Fig. 24. and Fig. 25.
Fig. 26.
The writer, when exhibiting at Olympia this year, distributed 500 of these paper models, and the almost uncanny way in which they righted themselves when started from all sorts of impossible positions greatly interested the visitors. In fact, numbers of persons spent considerable time and ingenuity in trying to force the little glider to turn over or dive, but quite without success.
In order to test the turning capacity of this design, a rudder should be fixed to the tail, and the model launched at a moderate speed, when it will be found that it turns quickly and without any pendulum motion, and without any perceptible tilt. And although the writer’s experiments with the paper model and with many larger ones on the same plan have run into thousands, none of the models have ever been induced to come down in any other position but on their feet. The largest model, which measured 6 ft. 6 in. in length, was launched both upside down and with its head pointing vertically to earth from a height of 30 ft., and in each case righted before it reached the ground and landed on its skids.

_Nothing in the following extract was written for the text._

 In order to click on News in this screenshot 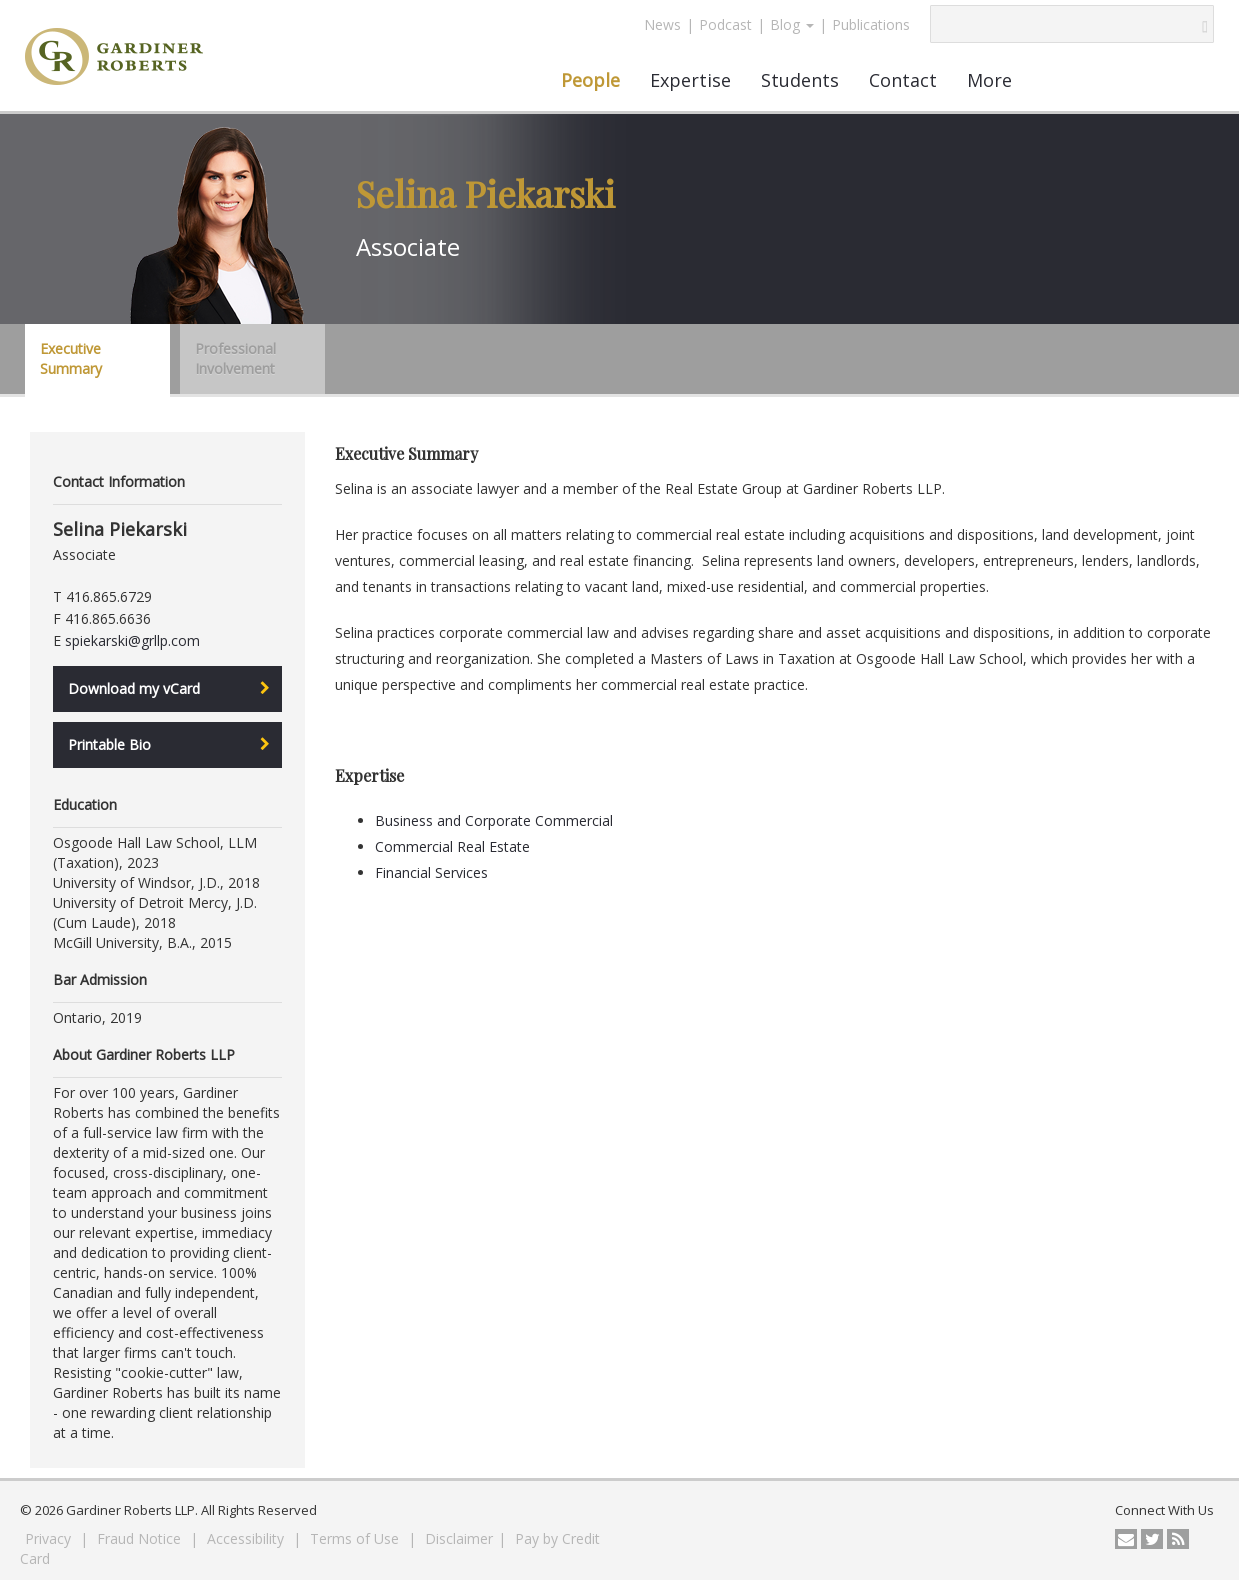 , I will do `click(662, 24)`.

As a further lifting surface, a very simple expedient offers itself in the shape of a duct built on the box-kite principle. The diamond-shaped box has been proved over and over again to be a very efficient lifting device, but it has not yet been tried on an aeroplane (Fig. 27). It is also a great stabilizer, since the air entering into the diamond-shaped opening is collected and compressed into the top angle there, and the whole box is thus practically suspended from its apex line in absolute stability. The lifting efficiency of such a box—or rather the top portion of the box, for the bottom part is not needed on our machine—is considerably greater than the value of the entering edge, and if run the whole length of the machine it forms a triangular girder of great strength, giving rigidity to the whole structure. The lifting efficiency is doubled by allowing the centre third of the girder to be open, as the dead air from the front part escapes, and the back part forms a new entering edge.